Snowflakes, diamonds, rubies, opals, jade, sapphire, pearls and even humble common salt are all examples of these normal crystals. You might have the names of a hundred more gemstones and semi-precious rocks that you can add to this list. Nature is the original and greatest artist on Earth, a marvelous creator of complex, yet splendid entities.
These crystals might be particularly attractive thanks to their translucent hues or radiance, but their true worth can only be observed microscopically. Crystalline solids are composed of intricate, geometrically oriented structures of adjoining atoms, ions or molecules. These are a highly ordered assembly of microscopic structures called crystal lattices. These structures repeat and extend periodically in all directions, remaining un-phased by time, thus remaining in an equilibrium phase, hence the name.
Time crystals can be considered one of the coolest things that physics has chanced upon. They are a gateway to a whole new world of ‘non-equilibrium’ phases that are entirely different from anything researchers have studied in the past.
Unlike the regular space/normal crystals, which have a regular and repeated arrangement of atoms or molecules in space, a time crystal is, as one might expect, an arrangement of atoms or molecules that form a regular, repeated pattern in time. They will stay in one configuration for a while, then flip to another, back and forth in an endless cycle.
What does this mean?
Physical laws revolve around symmetries; moments of action create an equal reaction, regardless of the environment. This is fundamental Newtonian Physics, the foundational laws that govern how we perceive the universe.
Scientists wondered whether molecules could break the traditional time-translated symmetry that regulates the laws responsible for creating crystals. Normal crystals, like quartz and common salt, are three-dimensionally configured crystals. Their atoms/molecules are arranged in a predictable and periodic system.
Time crystals, on the other hand, are different at the atomic level. Their atoms spin periodically, changing directions as a pulsating force flips them, quite literally, like an old grandfather clock.
A remarkable type of matter
A time crystal can be regarded as an assemblage of quantum particles that are continually changing and never reaching a steady state. Such a system draws stability from random interactions that would typically disrupt other kinds of matter.
The known laws of physics apply equally and symmetrically to all points in space and time. However, certain systems violate that symmetry. In a magnet, atomic spins line up, rather than pointing ambiguously in all directions. Similarly, in mineral crystals, atoms occupy specific positions in space, but after some slight jolts, the crystal may no longer maintain its symmetry in space. When a transformation causes structural properties to change, physicists call it symmetry-breaking, and it is everywhere in our not-so-perfect natural world.
Interestingly enough, time crystals are ideal candidates for ongoing research, and have more potential than you could possibly imagine!
Prospects of Applications in the real world
By now, you might be wondering what a time crystal might look like; does it actually exist in our space-time, or is it just a hypothetical entity, too promising to have its existence denied?
First of all, the most important thing to understand about time crystals is that they only exist in limited circumstances, particularly when given a nudge, which can set their oscillation in motion.

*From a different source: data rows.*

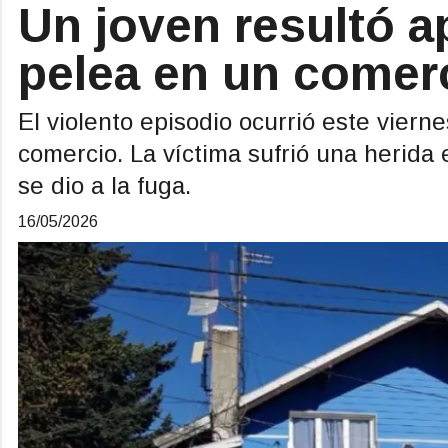
Un joven resultó a
pelea en un comerc
El violento episodio ocurrió este vierne
comercio. La víctima sufrió una herida
se dio a la fuga.
16/05/2026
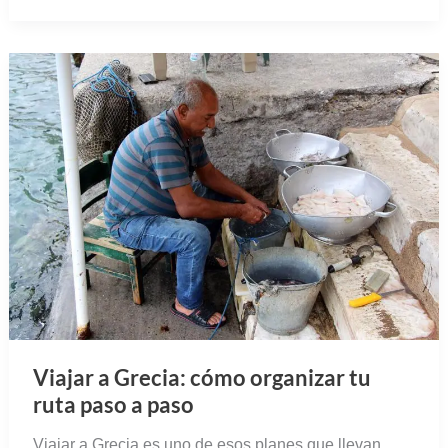
Viajar a Grecia: cómo organizar tu
ruta paso a paso
Viajar a Grecia es uno de esos planes que llevan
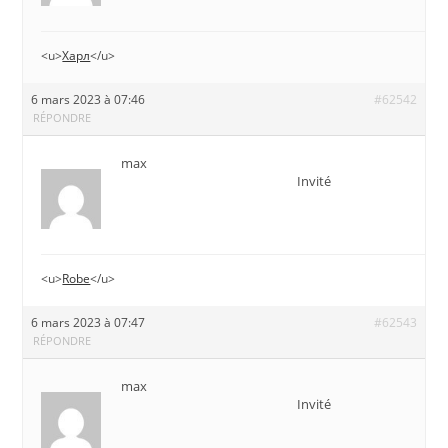
<u>
Харл
</u>
6 mars 2023 à 07:46
#62542
RÉPONDRE
max
Invité
<u>
Robe
</u>
6 mars 2023 à 07:47
#62543
RÉPONDRE
max
Invité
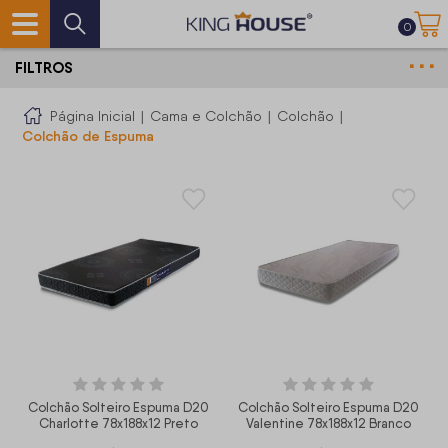
0
FILTROS
Página Inicial
|
Cama e Colchão
|
Colchão
|
Colchão de Espuma
Colchão Solteiro Espuma D20
Colchão Solteiro Espuma D20
Charlotte 78x188x12 Preto
Valentine 78x188x12 Branco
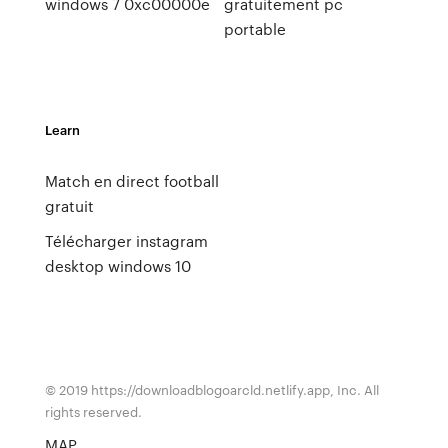
windows 7 0xc00000e
gratuitement pc
portable
Learn
Match en direct football
gratuit
Télécharger instagram
desktop windows 10
© 2019 https://downloadblogoarcld.netlify.app, Inc. All
rights reserved.
MAP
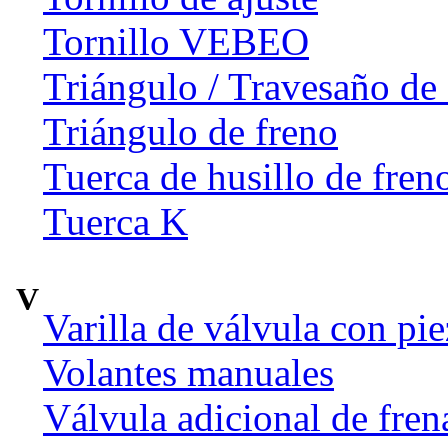
Tornillo VEBEO
Triángulo / Travesaño de 
Triángulo de freno
Tuerca de husillo de fren
Tuerca K
V
Varilla de válvula con pi
Volantes manuales
Válvula adicional de fr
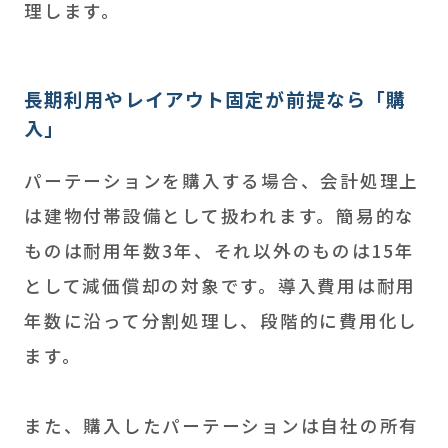
理します。
長期利用やレイアウト固定が前提なら「購
入」
パーテーションを購入する場合、会計処理上
は建物付帯設備として扱われます。簡易的な
ものは耐用年数3年、それ以外のものは15年
として減価償却の対象です。導入費用は耐用
年数に沿って分割処理し、段階的に費用化し
ます。
また、購入したパーテーションは自社の所有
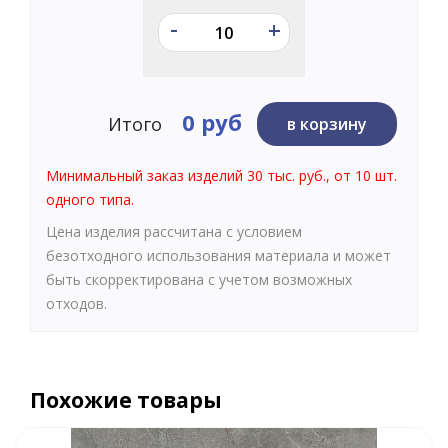
-
+
0 руб
Итого
в корзину
Минимальный заказ изделий 30 тыс. руб., от 10 шт.
одного типа.
Цена изделия рассчитана с условием
безотходного использования материала и может
быть скорректирована с учетом возможных
отходов.
Похожие товары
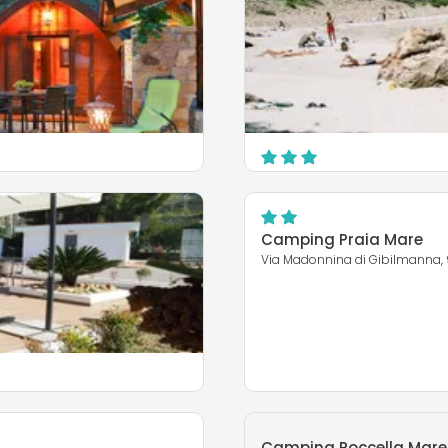
Camping Costa Ponent
Contrada Ogliastrillo SS 113 km 
Cefalù
Camping Praia Mare
Via Madonnina di Gibilmanna, 
MEHR ERFAHREN
Camping Roccella Mare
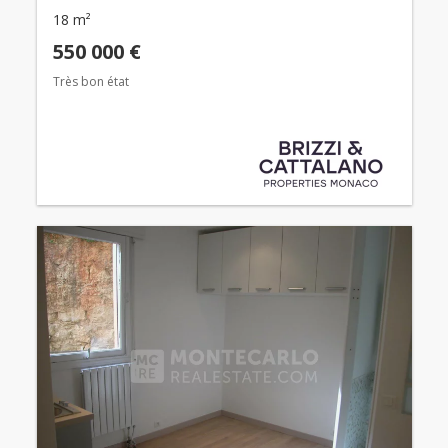
18 m²
550 000 €
Très bon état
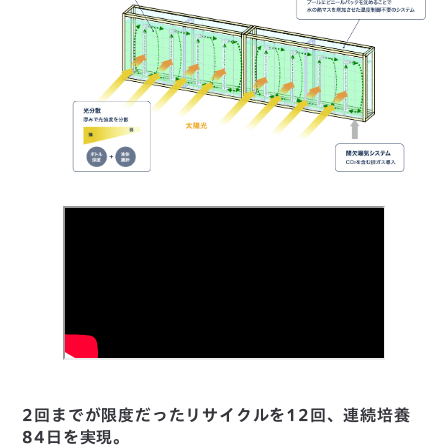
2回までが限度だったリサイクルを12回、連続培養
84日を実現。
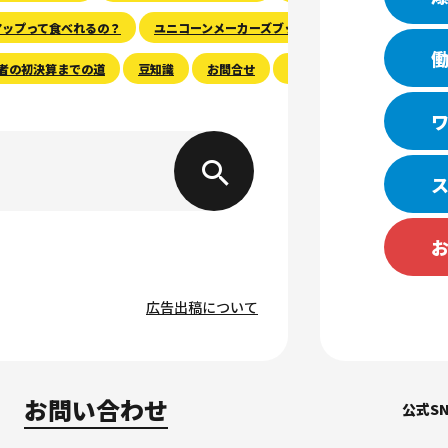
アップって食べれるの？
ユニコーンメーカーズブック
その道のプロに聞
者の初決算までの道
豆知識
お問合せ
その他
THE PIONEER
広告出稿について
お問い合わせ
公式SN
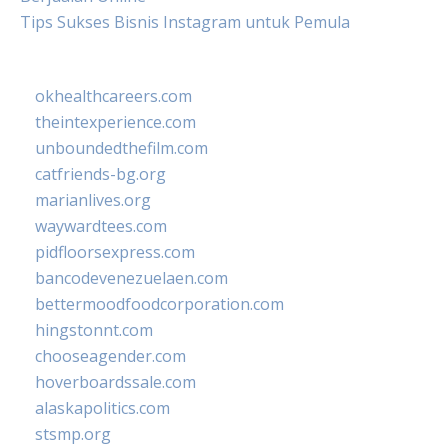
Tips Sukses Bisnis Instagram untuk Pemula
okhealthcareers.com
theintexperience.com
unboundedthefilm.com
catfriends-bg.org
marianlives.org
waywardtees.com
pidfloorsexpress.com
bancodevenezuelaen.com
bettermoodfoodcorporation.com
hingstonnt.com
chooseagender.com
hoverboardssale.com
alaskapolitics.com
stsmp.org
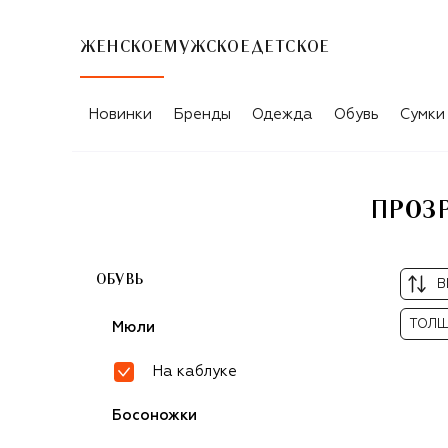
ЖЕНСКОЕ
МУЖСКОЕ
ДЕТСКОЕ
ПРОЗРАЧНЫЕ МЮЛИ НА КАБЛУКЕ GIA
Новинки
Бренды
Одежда
Обувь
Сумки
ПРОЗР
ОБУВЬ
В
ТОЛЩ
Мюли
На каблуке
Босоножки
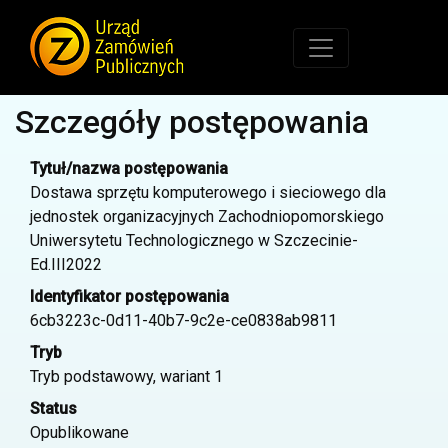
Szczegóły postępowania
Tytuł/nazwa postępowania
Dostawa sprzętu komputerowego i sieciowego dla
jednostek organizacyjnych Zachodniopomorskiego
Uniwersytetu Technologicznego w Szczecinie-
Ed.III2022
Identyfikator postępowania
6cb3223c-0d11-40b7-9c2e-ce0838ab9811
Tryb
Tryb podstawowy, wariant 1
Status
Opublikowane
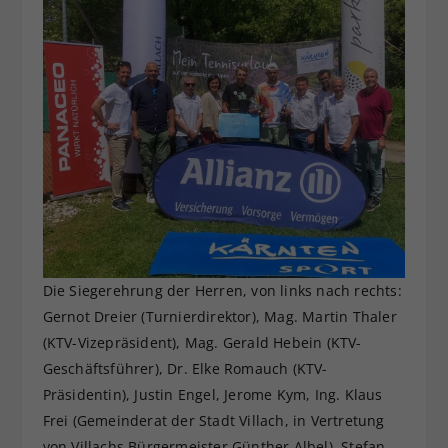
Die Siegerehrung der Herren, von links nach rechts:
Gernot Dreier (Turnierdirektor), Mag. Martin Thaler
(KTV-Vizepräsident), Mag. Gerald Hebein (KTV-
Geschäftsführer), Dr. Elke Romauch (KTV-
Präsidentin), Justin Engel, Jerome Kym, Ing. Klaus
Frei (Gemeinderat der Stadt Villach, in Vertretung
von Villachs Bürgermeister Günther Albel), Stefan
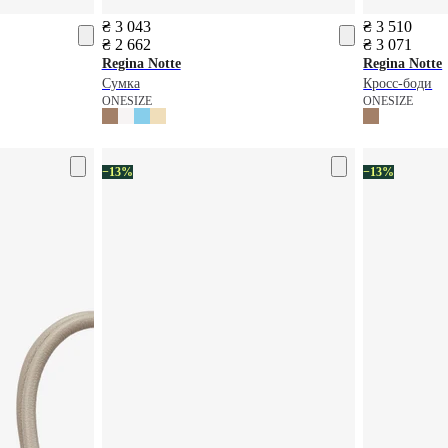
₴ 3 043
₴ 3 510
₴ 2 662
₴ 3 071
Regina Notte
Regina Notte
Сумка
Кросс-боди
ONESIZE
ONESIZE
−13%
−13%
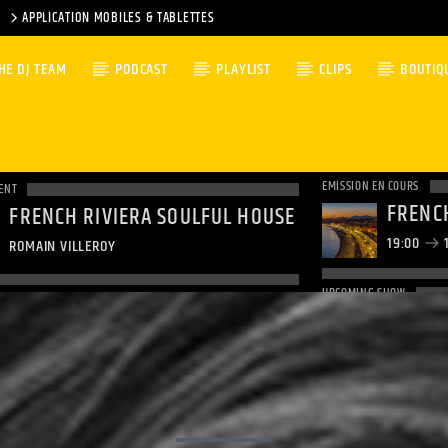
APPLICATION MOBILES & TABLETTES
HE DJ TEAM
PODCAST
PLAYLIST
CLIPS
BOUTIQ
EMISSION EN COURS
ENT
FRENCH RIVIERA SOULFUL HOUSE
19:00
1
ROMAIN VILLEROY
UPCOMING SHOW
CLUBB
20:00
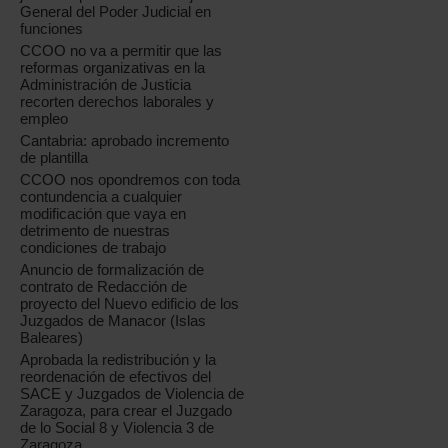
General del Poder Judicial en
funciones
CCOO no va a permitir que las
reformas organizativas en la
Administración de Justicia
recorten derechos laborales y
empleo
Cantabria: aprobado incremento
de plantilla
CCOO nos opondremos con toda
contundencia a cualquier
modificación que vaya en
detrimento de nuestras
condiciones de trabajo
Anuncio de formalización de
contrato de Redacción de
proyecto del Nuevo edificio de los
Juzgados de Manacor (Islas
Baleares)
Aprobada la redistribución y la
reordenación de efectivos del
SACE y Juzgados de Violencia de
Zaragoza, para crear el Juzgado
de lo Social 8 y Violencia 3 de
Zaragoza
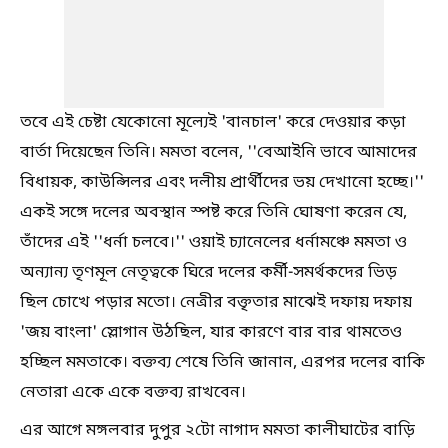
তবে এই চেষ্টা যেকোনো মূল্যেই 'বানচাল' করে দেওয়ার কড়া
বার্তা দিয়েছেন তিনি। মমতা বলেন, ''বেআইনি ভাবে আমাদের
বিধায়ক, কাউন্সিলর এবং দলীয় প্রার্থীদের ভয় দেখানো হচ্ছে।''
একই সঙ্গে দলের অবস্থান স্পষ্ট করে তিনি ঘোষণা করেন যে,
তাঁদের এই ''ধর্না চলবে।'' ওয়াই চ্যানেলের ধর্নামঞ্চে মমতা ও
অন্যান্য তৃণমূল নেতৃত্বকে ঘিরে দলের কর্মী-সমর্থকদের ভিড়
ছিল চোখে পড়ার মতো। নেত্রীর বক্তৃতার মাঝেই দফায় দফায়
'জয় বাংলা' স্লোগান উঠছিল, যার কারণে বার বার থামতেও
হচ্ছিল মমতাকে। বক্তব্য শেষে তিনি জানান, এরপর দলের বাকি
নেতারা একে একে বক্তব্য রাখবেন।
এর আগে মঙ্গলবার দুপুর ২টো নাগাদ মমতা কালীঘাটের বাড়ি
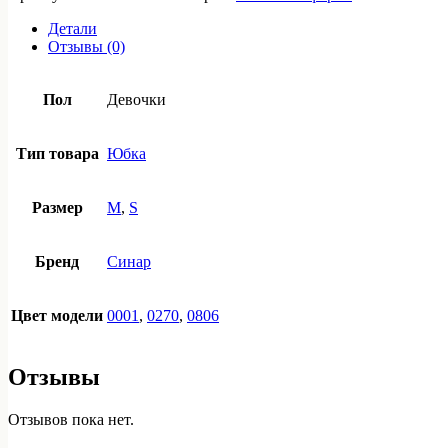
юбка
500 ₽
для
Детали
девочек
Отзывы (0)
Пол
Девочки
Тип товара
Юбка
Размер
M
,
S
Бренд
Синар
Цвет модели
0001
,
0270
,
0806
Отзывы
Отзывов пока нет.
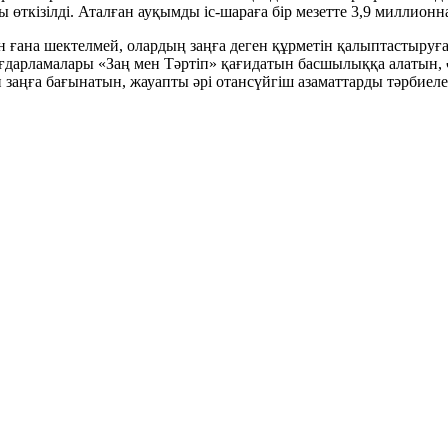
өткізілді. Аталған ауқымды іс-шараға бір мезетте 3,9 миллион
 ғана шектелмей, олардың заңға деген құрметін қалыптастыруға
ағдарламалары «Заң мен Тәртіп» қағидатын басшылыққа алатын,
 заңға бағынатын, жауапты әрі отансүйгіш азаматтарды тәрбиеле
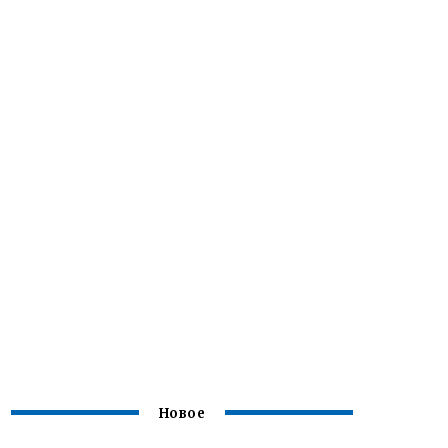
Новое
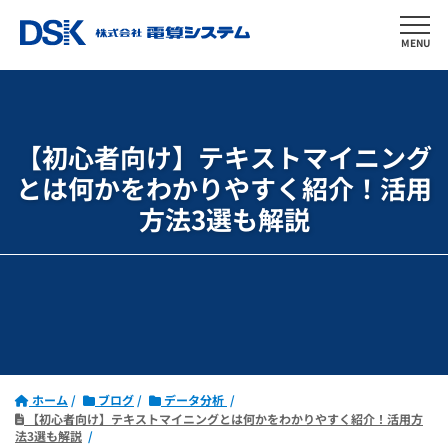
MENU
【初心者向け】テキストマイニング
とは何かをわかりやすく紹介！
活用
方法3選も解説
ホーム
ブログ
データ分析
【初心者向け】テキストマイニングとは何かをわかりやすく紹介！活用方
法3選も解説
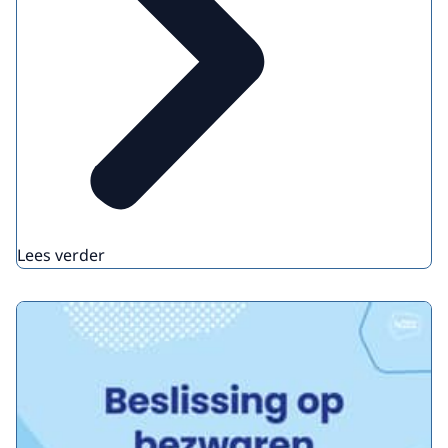
Lees verder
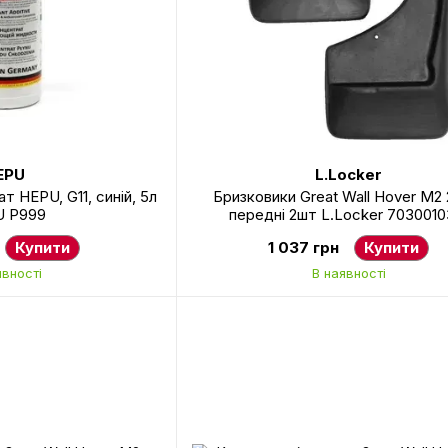
EPU
L.Locker
 HEPU, G11, синій, 5л
Бризковики Great Wall Hover М2 
 P999
передні 2шт L.Locker 7030010
Купити
1 037 грн
Купити
явності
В наявності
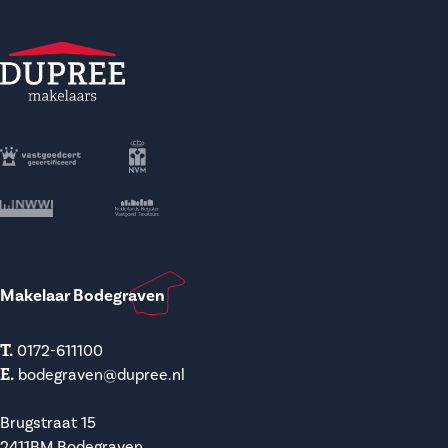
Makelaar Bodegraven
T.
0172-611100
E.
bodegraven@dupree.nl
Brugstraat 15
2411BM Bodegraven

Once nudged into oscillation, it appears that time crystals will reverberate indefinitely. This state in a crystal has indeed been achieved. A group of Harvard researchers once produced a crystal that glowed as a result of its periodic energy reverberations after it was activated. Soon enough, friction kicked in and hindered the reverberations by losing energy in the form of heat, and that was the end of the time crystal.
It is believed that studying these time crystals and diving deeper into their understanding will lead to breakthroughs in the accuracy of atomic clocks, gyroscopes and magnetometers, as well as aid us in building better quantum technologies, which could be incorporated in our practical lives. This could allow us to use stable quantum systems at far higher operating temperatures than what we have currently achieved. This might be the final push we need to make quantum computing a reality, which is of huge importance for technological advancement in our world.
This discovery of time crystals as a simple and wildly unexpected idea raises fundamental questions about how they form and what phases of matter they might occupy over time, while residing in our observable space. The depth and richness of phases of matter in this universe is apparently even more significant than we have thus far understood.
Time crystals have pointed out one thing without any doubt; we need to thoroughly re-evaluate some existing theories and understandings of phases of matter, namely those that exist beyond our observable realm. There are some potential applications of time crystals that might be even more sci-fi than their names imply. If you think that time crystals are nothing but a well-theorized hypothetical entity, allow me to point out that Quantum Physics is just as relevant as Newtonian Physics, even though perceiving objects on the quantum level is decidedly more challenging!